+++ Provided data
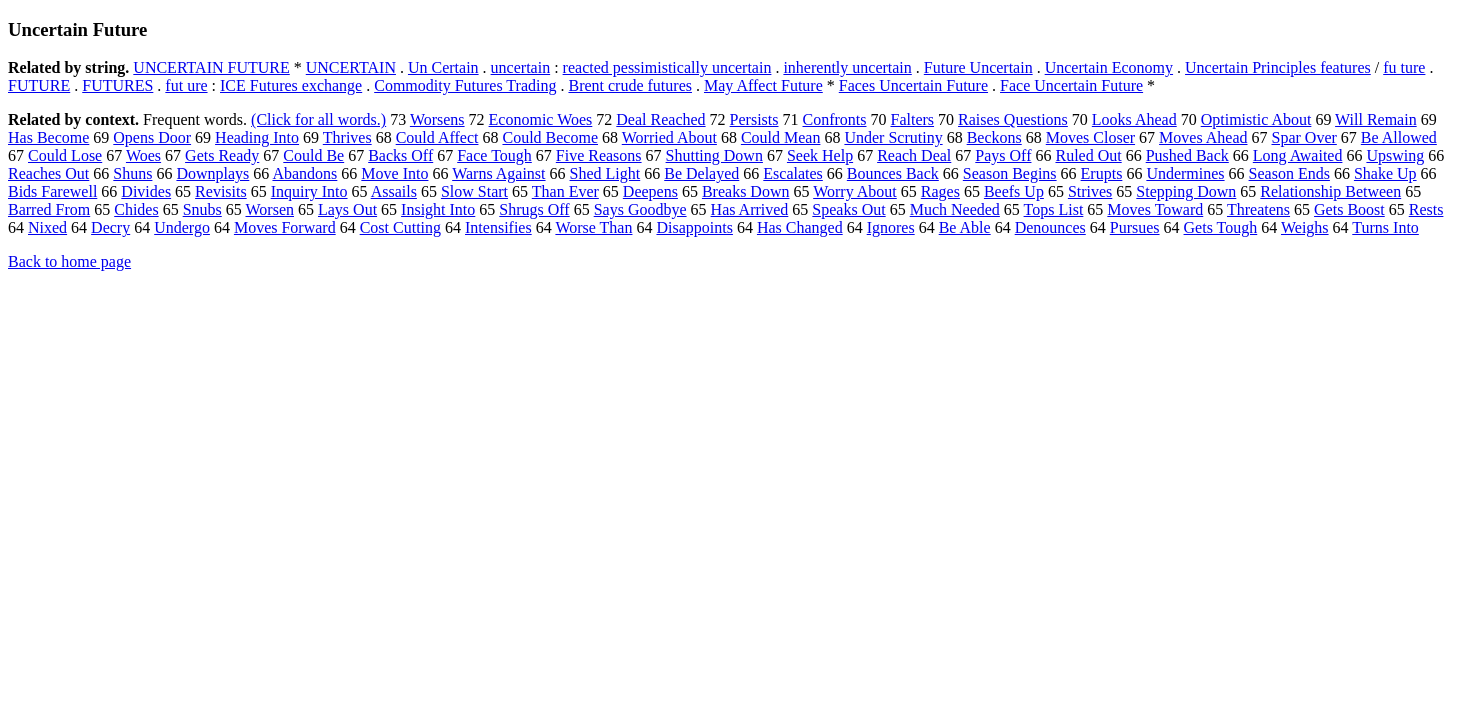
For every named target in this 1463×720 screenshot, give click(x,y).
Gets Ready (222, 155)
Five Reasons (599, 155)
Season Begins (1010, 173)
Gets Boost (1349, 209)
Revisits (221, 191)
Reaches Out (48, 173)
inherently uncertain (847, 67)
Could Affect (437, 137)
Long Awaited (1298, 155)
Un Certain (443, 67)
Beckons (994, 137)
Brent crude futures (630, 85)
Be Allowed (1399, 137)
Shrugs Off (534, 209)
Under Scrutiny (893, 137)
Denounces (1050, 227)
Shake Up (1385, 173)
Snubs (202, 209)
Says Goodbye (640, 209)
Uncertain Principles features (1278, 67)
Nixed (47, 227)
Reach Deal (914, 155)
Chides (136, 209)
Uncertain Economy (1109, 67)
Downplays (212, 173)
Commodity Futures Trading (465, 85)
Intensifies (498, 227)
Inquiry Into (309, 191)
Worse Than (593, 227)
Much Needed (955, 209)
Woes (143, 155)
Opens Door (152, 137)
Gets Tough (1221, 227)
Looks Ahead (1134, 119)
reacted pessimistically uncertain (667, 67)
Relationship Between (1330, 191)
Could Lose (65, 155)
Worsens (437, 119)
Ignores (891, 227)
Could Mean (781, 137)
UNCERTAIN (351, 67)
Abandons (304, 173)
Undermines (1185, 173)
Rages (940, 191)
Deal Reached (660, 119)
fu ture (1404, 67)
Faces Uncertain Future (913, 85)
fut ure (186, 85)
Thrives (347, 137)
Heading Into (257, 137)
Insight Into (438, 209)
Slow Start (474, 191)
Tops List (1054, 209)
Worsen (270, 209)
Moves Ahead (1203, 137)
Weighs (1305, 227)
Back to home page (69, 261)
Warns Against (498, 173)
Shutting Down (714, 155)
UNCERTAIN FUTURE (211, 67)
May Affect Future (763, 85)
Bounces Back (893, 173)
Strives (1090, 191)
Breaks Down (746, 191)
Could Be (313, 155)
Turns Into (1385, 227)
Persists (754, 119)
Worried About (669, 137)
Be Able (965, 227)
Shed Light (605, 173)
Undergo (182, 227)
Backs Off (400, 155)
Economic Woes (541, 119)
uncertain (521, 67)
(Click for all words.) (318, 119)
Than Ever (565, 191)
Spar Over (1304, 137)
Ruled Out (1088, 155)
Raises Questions (1013, 119)
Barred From (49, 209)
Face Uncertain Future (1071, 85)
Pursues (1135, 227)
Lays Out (347, 209)
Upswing (1395, 155)
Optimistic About (1256, 119)
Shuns (132, 173)
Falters (913, 119)
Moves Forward (285, 227)
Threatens (1258, 209)
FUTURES (117, 85)
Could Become (550, 137)
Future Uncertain (978, 67)
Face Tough (494, 155)
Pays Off (1003, 155)
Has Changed (800, 227)
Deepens (650, 191)
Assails (394, 191)
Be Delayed (701, 173)
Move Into (394, 173)
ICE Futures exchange (291, 85)
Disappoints (694, 227)
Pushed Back (1187, 155)
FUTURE (39, 85)
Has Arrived (750, 209)
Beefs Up (1014, 191)
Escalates (793, 173)
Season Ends (1289, 173)
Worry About (855, 191)
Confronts (835, 119)
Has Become (48, 137)
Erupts (1102, 173)
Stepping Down (1186, 191)
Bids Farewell (52, 191)
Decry (110, 227)
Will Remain (1376, 119)
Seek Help (820, 155)
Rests (1426, 209)
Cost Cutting (400, 227)
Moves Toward (1155, 209)
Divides (146, 191)
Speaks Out (848, 209)
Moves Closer (1090, 137)
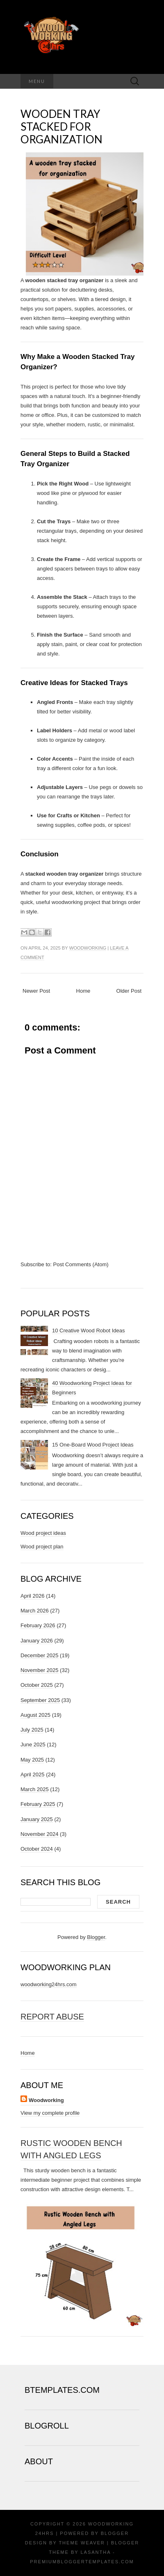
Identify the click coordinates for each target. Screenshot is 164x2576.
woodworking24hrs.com (48, 1984)
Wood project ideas (43, 1533)
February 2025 (37, 1804)
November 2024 (39, 1834)
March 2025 (34, 1789)
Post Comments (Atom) (81, 1264)
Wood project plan (42, 1546)
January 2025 (36, 1819)
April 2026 (32, 1596)
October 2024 (36, 1849)
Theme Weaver (82, 2542)
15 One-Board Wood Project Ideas (93, 1445)
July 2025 (31, 1730)
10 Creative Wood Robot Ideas (88, 1330)
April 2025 (32, 1774)
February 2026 (37, 1625)
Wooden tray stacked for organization (61, 126)
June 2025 (33, 1744)
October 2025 (36, 1685)
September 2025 (40, 1700)
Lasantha (95, 2552)
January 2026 (36, 1641)
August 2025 (35, 1715)
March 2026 (34, 1611)
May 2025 (32, 1760)
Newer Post (36, 991)
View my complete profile (50, 2113)
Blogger (96, 1937)
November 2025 (39, 1670)
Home (83, 991)
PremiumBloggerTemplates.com (82, 2561)
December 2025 (39, 1655)
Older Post (128, 991)
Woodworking (88, 947)
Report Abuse (52, 2016)
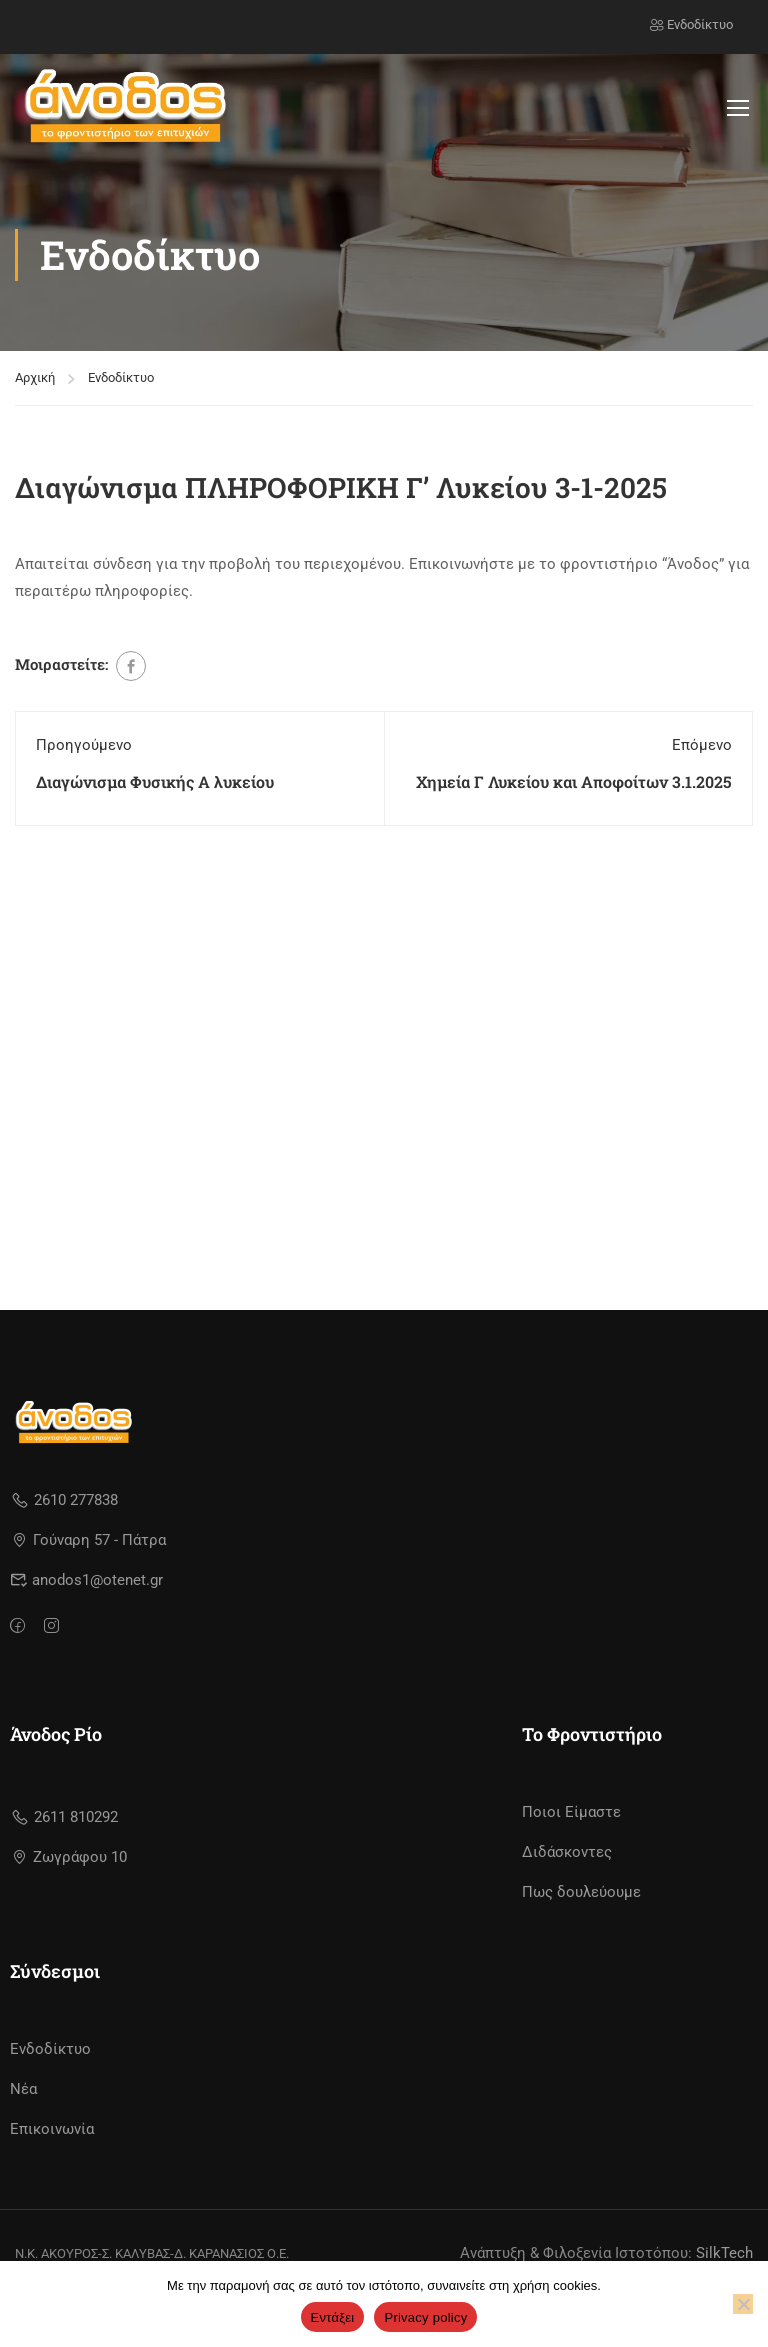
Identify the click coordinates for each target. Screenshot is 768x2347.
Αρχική (35, 377)
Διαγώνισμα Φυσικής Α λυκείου (155, 781)
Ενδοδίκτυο (691, 24)
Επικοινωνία (52, 2129)
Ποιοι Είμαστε (571, 1812)
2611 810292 (64, 1817)
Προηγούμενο (84, 745)
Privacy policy (425, 2317)
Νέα (23, 2089)
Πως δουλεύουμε (581, 1892)
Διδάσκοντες (567, 1852)
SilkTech (724, 2253)
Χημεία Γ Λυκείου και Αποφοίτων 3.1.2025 (574, 781)
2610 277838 (64, 1500)
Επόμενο (702, 745)
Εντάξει (333, 2317)
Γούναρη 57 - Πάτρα (90, 1540)
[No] (743, 2304)
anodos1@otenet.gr (86, 1580)
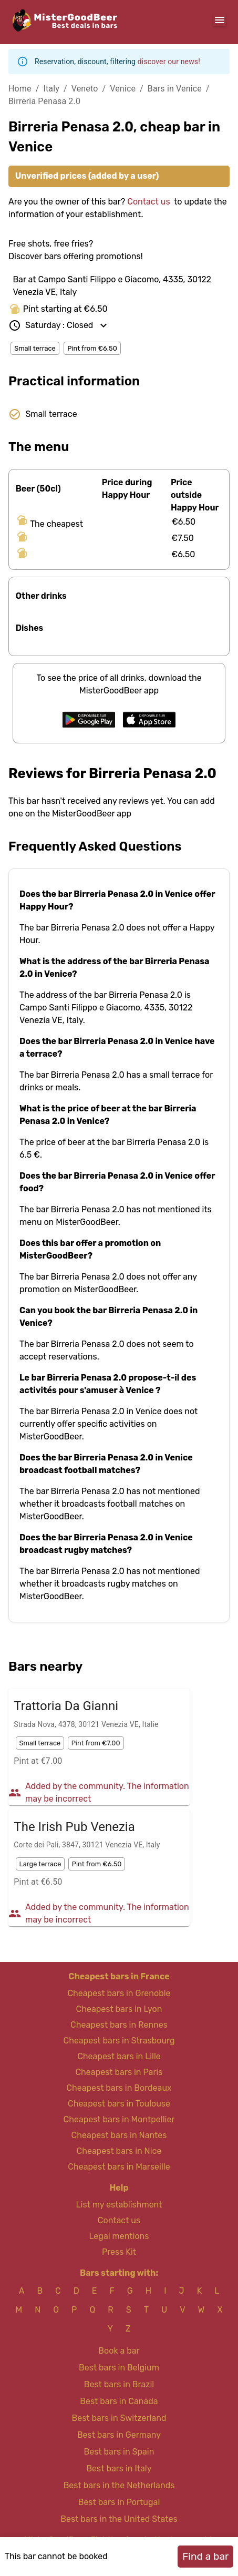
++++++
* **About this exercise**: Apart from the images, the entries above must be returned without alteration.

* **Result below**:
For every named target in this 1463×720 screenshot, give click(x,y).
Gets Ready (222, 155)
Five Reasons (599, 155)
Season Begins (1010, 173)
Gets Boost (1349, 209)
Revisits (221, 191)
Reaches Out (48, 173)
inherently uncertain (847, 67)
Could Affect (437, 137)
Long Awaited (1298, 155)
Un Certain (443, 67)
Beckons (994, 137)
Brent crude futures (630, 85)
Be Allowed (1399, 137)
Shrugs Off (534, 209)
Under Scrutiny (893, 137)
Denounces (1050, 227)
Shake Up (1385, 173)
Snubs (202, 209)
Says Goodbye (640, 209)
Uncertain Principles features (1278, 67)
Nixed (47, 227)
Reach Deal (914, 155)
Chides (136, 209)
Uncertain Economy (1109, 67)
Downplays (212, 173)
Commodity Futures Trading (465, 85)
Intensifies (498, 227)
Inquiry Into (309, 191)
Worse Than (593, 227)
Much Needed (955, 209)
Woes (143, 155)
Opens Door (152, 137)
Gets Tough (1221, 227)
Looks Ahead (1134, 119)
reacted pessimistically uncertain (667, 67)
Relationship Between (1330, 191)
Could Lose (65, 155)
Worsens (437, 119)
Ignores (891, 227)
Could Mean (781, 137)
UNCERTAIN (351, 67)
Abandons (304, 173)
Undermines (1185, 173)
Rages (940, 191)
Deal Reached (660, 119)
fu ture (1404, 67)
Faces Uncertain Future (913, 85)
fut ure (186, 85)
Thrives (347, 137)
Heading Into (257, 137)
Insight Into (438, 209)
Slow Start (474, 191)
Tops List (1054, 209)
Worsen (270, 209)
Moves Ahead (1203, 137)
Weighs (1305, 227)
Back to home page (69, 261)
Warns Against (498, 173)
Shutting Down (714, 155)
UNCERTAIN FUTURE (211, 67)
May Affect Future (763, 85)
Bounces Back (893, 173)
Strives (1090, 191)
Breaks Down (746, 191)
Could Be (313, 155)
Turns Into (1385, 227)
Persists (754, 119)
Worried About (669, 137)
Be Able (965, 227)
Shed Light (605, 173)
Undergo (182, 227)
Backs Off (400, 155)
Economic Woes (541, 119)
uncertain (521, 67)
(Click for all words.) (318, 119)
Than Ever (565, 191)
Spar Over (1304, 137)
Ruled Out (1088, 155)
Raises Questions (1013, 119)
Barred From (49, 209)
Face Uncertain Future (1071, 85)
Pursues (1135, 227)
Lays Out (347, 209)
Upswing (1395, 155)
Optimistic About (1256, 119)
Shuns (132, 173)
Falters (913, 119)
Moves Forward (285, 227)
Threatens (1258, 209)
FUTURES (117, 85)
Could Become (550, 137)
Future Uncertain (978, 67)
Face Tough (494, 155)
Pays Off (1003, 155)
Has Changed (800, 227)
Deepens (650, 191)
Assails (394, 191)
Be Delayed (701, 173)
Move Into (394, 173)
ICE Futures exchange (291, 85)
Disappoints (694, 227)
Pushed Back (1187, 155)
FUTURE (39, 85)
Has Arrived (750, 209)
Beefs Up (1014, 191)
Escalates (793, 173)
Season Ends (1289, 173)
Worry About (855, 191)
Confronts (835, 119)
Has Become (48, 137)
Erupts (1102, 173)
Stepping Down (1186, 191)
Bids Farewell (52, 191)
Decry (110, 227)
Will Remain (1376, 119)
Seek Help (820, 155)
Rests (1426, 209)
Cost Cutting (400, 227)
Moves Toward (1155, 209)
Divides (146, 191)
Speaks Out (848, 209)
Moves Closer (1090, 137)
Identify the click coordinates for each target. Screenshot is 164x2576.
woodworking24hrs.com (48, 1984)
Wood project ideas (43, 1533)
February 2025 (37, 1804)
November 2024 (39, 1834)
March 2025 (34, 1789)
Post Comments (Atom) (81, 1264)
Wood project plan (42, 1546)
January 2025 (36, 1819)
April 2026 (32, 1596)
October 2024 (36, 1849)
Theme Weaver (82, 2542)
15 One-Board Wood Project Ideas (93, 1445)
July 2025 (31, 1730)
10 Creative Wood Robot Ideas (88, 1330)
April 2025 (32, 1774)
February 2026 (37, 1625)
Wooden tray stacked for organization (61, 126)
June 2025 (33, 1744)
October 2025 (36, 1685)
September 2025 (40, 1700)
Lasantha (95, 2552)
January 2026 (36, 1641)
August 2025 (35, 1715)
March 2026 (34, 1611)
May 2025 (32, 1760)
Newer Post (36, 991)
View my complete profile (50, 2113)
Blogger (96, 1937)
November 2025 (39, 1670)
Home (83, 991)
PremiumBloggerTemplates.com (82, 2561)
December 2025 (39, 1655)
Older Post (128, 991)
Woodworking (88, 947)
Report Abuse (52, 2016)
Identify the click coordinates for each target. Screenshot is 768x2347.
Αρχική (35, 377)
Διαγώνισμα Φυσικής Α λυκείου (155, 781)
Ενδοδίκτυο (691, 24)
Επικοινωνία (52, 2129)
Ποιοι Είμαστε (571, 1812)
2611 810292 (64, 1817)
Προηγούμενο (84, 745)
Privacy policy (425, 2317)
Νέα (23, 2089)
Πως δουλεύουμε (581, 1892)
Διδάσκοντες (567, 1852)
SilkTech (724, 2253)
Χημεία Γ Λυκείου και Αποφοίτων 3.1.2025 (574, 781)
2610 277838 (64, 1500)
Επόμενο (702, 745)
Εντάξει (333, 2317)
Γούναρη 57 - Πάτρα (90, 1540)
[No] (743, 2304)
anodos1@otenet.gr (86, 1580)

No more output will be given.